● **ASSIGNMENT**: If a line in the records below contains "serata", copy that line.

● **EXTRACTED ENTRIES**:
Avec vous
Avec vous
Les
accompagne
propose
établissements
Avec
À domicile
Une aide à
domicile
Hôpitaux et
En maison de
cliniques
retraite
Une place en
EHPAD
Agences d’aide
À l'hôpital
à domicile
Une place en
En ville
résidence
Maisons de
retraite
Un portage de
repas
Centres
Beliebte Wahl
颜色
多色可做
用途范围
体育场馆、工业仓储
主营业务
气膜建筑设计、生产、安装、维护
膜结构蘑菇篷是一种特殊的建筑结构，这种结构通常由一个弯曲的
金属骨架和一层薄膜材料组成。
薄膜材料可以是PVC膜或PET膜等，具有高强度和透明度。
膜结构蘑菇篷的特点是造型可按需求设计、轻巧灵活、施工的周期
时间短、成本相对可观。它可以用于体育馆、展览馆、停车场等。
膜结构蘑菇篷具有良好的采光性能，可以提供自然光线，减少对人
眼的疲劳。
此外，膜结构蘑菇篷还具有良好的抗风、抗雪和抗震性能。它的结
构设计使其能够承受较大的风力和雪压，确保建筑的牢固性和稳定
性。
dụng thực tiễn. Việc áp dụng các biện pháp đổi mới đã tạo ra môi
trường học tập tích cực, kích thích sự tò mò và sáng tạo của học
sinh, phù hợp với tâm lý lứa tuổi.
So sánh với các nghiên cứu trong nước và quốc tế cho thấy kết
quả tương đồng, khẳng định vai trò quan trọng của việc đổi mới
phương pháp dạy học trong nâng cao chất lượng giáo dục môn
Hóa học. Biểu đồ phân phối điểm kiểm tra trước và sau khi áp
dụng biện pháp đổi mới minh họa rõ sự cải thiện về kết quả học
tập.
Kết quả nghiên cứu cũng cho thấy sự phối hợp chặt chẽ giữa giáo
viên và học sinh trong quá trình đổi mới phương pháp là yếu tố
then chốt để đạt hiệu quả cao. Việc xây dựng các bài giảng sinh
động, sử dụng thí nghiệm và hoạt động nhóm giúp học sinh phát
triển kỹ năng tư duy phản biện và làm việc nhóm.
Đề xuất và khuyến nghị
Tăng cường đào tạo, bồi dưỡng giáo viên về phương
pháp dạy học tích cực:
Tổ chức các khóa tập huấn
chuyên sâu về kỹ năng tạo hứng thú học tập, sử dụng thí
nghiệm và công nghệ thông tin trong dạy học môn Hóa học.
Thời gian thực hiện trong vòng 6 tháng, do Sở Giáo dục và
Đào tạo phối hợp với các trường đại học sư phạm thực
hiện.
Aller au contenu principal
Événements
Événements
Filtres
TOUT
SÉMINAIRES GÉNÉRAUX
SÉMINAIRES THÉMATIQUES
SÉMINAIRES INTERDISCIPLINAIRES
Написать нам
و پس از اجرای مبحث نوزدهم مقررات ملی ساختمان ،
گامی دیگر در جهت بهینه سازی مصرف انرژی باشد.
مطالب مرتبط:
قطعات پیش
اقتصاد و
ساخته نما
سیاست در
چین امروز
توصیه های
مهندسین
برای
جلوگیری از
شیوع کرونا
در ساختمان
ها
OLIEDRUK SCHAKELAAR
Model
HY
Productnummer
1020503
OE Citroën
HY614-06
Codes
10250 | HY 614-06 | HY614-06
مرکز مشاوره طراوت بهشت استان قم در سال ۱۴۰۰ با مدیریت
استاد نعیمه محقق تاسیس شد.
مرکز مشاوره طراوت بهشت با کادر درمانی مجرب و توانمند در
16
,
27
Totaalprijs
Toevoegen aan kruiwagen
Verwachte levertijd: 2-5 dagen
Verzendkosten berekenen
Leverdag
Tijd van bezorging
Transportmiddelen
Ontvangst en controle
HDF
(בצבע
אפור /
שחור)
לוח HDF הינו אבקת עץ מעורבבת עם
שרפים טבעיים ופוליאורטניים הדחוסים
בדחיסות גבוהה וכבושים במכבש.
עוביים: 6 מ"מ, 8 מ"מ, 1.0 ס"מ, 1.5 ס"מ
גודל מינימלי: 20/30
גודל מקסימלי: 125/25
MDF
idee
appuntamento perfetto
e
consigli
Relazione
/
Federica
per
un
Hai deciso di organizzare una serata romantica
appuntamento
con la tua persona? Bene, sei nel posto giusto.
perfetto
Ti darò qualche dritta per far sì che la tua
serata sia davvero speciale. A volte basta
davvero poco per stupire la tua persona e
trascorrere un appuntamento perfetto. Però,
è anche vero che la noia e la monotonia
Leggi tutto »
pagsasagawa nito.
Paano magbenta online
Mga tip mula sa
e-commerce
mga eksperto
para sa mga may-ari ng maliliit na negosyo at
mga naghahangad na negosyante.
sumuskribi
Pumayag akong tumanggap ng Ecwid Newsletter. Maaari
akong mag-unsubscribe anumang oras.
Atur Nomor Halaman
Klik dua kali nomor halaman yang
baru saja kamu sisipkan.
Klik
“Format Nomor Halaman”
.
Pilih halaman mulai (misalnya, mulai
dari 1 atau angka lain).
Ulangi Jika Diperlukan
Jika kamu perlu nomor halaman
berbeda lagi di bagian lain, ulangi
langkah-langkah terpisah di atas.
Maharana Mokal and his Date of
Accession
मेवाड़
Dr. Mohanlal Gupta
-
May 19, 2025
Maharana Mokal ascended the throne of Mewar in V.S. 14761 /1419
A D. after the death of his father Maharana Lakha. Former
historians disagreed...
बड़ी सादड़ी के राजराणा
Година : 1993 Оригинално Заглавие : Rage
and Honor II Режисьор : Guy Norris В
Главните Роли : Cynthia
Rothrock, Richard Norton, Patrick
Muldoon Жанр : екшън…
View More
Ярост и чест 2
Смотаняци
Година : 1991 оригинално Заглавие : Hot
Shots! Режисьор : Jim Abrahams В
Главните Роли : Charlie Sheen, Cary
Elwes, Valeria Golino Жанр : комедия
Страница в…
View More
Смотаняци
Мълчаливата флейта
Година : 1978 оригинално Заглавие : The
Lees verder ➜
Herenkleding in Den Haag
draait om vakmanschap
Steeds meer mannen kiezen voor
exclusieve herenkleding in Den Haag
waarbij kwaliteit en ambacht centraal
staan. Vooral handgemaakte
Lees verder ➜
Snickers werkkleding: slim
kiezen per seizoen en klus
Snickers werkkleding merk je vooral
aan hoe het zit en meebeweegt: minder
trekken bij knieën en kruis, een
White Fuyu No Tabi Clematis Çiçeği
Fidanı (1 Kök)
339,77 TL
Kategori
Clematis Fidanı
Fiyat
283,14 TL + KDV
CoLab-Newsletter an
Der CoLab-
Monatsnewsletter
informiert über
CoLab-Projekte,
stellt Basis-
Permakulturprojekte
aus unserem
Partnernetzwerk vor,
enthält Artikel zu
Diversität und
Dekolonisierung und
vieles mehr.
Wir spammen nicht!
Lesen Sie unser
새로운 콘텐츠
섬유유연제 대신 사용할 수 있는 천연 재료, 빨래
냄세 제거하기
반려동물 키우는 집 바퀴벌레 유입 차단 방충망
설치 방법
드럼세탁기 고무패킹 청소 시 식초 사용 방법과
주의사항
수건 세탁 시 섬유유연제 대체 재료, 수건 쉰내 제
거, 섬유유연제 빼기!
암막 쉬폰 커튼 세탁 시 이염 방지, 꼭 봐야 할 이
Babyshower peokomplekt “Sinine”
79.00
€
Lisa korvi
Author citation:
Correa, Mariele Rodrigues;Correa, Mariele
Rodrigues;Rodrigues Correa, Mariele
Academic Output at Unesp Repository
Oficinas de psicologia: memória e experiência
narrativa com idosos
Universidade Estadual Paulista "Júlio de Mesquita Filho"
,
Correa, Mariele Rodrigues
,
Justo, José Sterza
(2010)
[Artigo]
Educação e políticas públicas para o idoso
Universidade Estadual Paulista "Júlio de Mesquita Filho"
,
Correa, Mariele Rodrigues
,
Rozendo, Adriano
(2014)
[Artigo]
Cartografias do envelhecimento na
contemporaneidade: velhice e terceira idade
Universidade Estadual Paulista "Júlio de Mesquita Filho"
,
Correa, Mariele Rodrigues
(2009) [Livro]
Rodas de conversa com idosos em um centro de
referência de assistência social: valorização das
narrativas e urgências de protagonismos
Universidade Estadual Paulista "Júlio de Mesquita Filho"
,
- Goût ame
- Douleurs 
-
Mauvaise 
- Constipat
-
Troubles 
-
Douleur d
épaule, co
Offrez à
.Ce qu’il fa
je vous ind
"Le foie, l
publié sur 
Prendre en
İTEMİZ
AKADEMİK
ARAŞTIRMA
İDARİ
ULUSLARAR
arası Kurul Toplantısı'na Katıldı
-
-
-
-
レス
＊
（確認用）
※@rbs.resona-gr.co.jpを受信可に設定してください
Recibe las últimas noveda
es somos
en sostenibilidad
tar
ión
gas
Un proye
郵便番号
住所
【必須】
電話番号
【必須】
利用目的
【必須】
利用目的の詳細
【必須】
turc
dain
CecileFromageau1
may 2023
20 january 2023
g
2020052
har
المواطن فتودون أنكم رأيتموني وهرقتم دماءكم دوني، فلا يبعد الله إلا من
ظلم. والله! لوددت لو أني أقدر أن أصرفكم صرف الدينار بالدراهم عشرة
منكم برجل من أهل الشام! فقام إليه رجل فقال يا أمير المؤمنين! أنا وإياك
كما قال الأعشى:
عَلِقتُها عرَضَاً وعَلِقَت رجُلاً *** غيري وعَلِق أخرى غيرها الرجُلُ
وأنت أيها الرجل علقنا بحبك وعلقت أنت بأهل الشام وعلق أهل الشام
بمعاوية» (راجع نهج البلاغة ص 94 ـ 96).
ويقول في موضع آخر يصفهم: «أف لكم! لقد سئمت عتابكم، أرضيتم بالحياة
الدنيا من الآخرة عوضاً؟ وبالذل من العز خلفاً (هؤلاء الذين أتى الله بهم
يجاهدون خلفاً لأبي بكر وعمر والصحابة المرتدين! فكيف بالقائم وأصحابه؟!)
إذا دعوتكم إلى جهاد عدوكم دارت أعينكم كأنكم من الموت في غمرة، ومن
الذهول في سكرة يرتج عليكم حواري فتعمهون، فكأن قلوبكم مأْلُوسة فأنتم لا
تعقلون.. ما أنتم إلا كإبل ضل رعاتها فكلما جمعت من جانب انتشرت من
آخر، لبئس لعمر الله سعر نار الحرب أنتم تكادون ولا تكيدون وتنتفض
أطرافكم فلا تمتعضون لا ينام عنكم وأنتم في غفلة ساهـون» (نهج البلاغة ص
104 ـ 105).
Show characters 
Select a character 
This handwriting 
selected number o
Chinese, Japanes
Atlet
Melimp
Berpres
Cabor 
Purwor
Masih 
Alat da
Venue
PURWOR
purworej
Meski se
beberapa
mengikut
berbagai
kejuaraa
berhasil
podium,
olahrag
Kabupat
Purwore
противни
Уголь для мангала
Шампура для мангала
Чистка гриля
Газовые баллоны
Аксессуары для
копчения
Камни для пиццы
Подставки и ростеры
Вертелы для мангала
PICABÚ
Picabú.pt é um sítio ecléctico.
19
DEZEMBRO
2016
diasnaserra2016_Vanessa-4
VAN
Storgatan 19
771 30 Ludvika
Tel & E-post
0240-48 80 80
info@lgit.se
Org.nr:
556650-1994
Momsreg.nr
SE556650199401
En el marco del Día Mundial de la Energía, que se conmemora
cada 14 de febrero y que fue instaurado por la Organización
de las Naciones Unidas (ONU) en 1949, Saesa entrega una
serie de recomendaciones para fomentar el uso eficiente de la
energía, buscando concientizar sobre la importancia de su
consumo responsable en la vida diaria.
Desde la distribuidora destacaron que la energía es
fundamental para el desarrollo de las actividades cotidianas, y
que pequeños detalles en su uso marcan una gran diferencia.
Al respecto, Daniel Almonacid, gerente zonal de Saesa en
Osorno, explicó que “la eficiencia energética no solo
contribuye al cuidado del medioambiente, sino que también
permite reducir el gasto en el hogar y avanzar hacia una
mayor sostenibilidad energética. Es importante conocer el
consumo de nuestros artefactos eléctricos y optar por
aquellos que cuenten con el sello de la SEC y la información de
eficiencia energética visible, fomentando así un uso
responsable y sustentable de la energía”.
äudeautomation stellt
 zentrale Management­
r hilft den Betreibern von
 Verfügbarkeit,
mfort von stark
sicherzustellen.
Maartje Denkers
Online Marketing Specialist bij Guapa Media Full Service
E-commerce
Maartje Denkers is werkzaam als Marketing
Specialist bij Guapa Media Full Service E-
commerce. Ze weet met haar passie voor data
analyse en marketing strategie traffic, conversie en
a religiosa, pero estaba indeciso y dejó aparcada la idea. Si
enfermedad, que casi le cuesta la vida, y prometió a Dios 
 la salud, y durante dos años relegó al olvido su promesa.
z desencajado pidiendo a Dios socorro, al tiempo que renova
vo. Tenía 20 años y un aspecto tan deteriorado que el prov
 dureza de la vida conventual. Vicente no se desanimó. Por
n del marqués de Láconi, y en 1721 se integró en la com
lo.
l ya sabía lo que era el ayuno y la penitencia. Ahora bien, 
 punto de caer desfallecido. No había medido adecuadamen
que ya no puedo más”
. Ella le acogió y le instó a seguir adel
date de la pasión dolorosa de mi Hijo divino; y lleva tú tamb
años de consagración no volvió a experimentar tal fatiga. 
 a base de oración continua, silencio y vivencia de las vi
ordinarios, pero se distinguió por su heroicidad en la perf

● **RESPONSE TO THE TASK**:
Hai deciso di organizzare una serata romantica
serata sia davvero speciale. A volte basta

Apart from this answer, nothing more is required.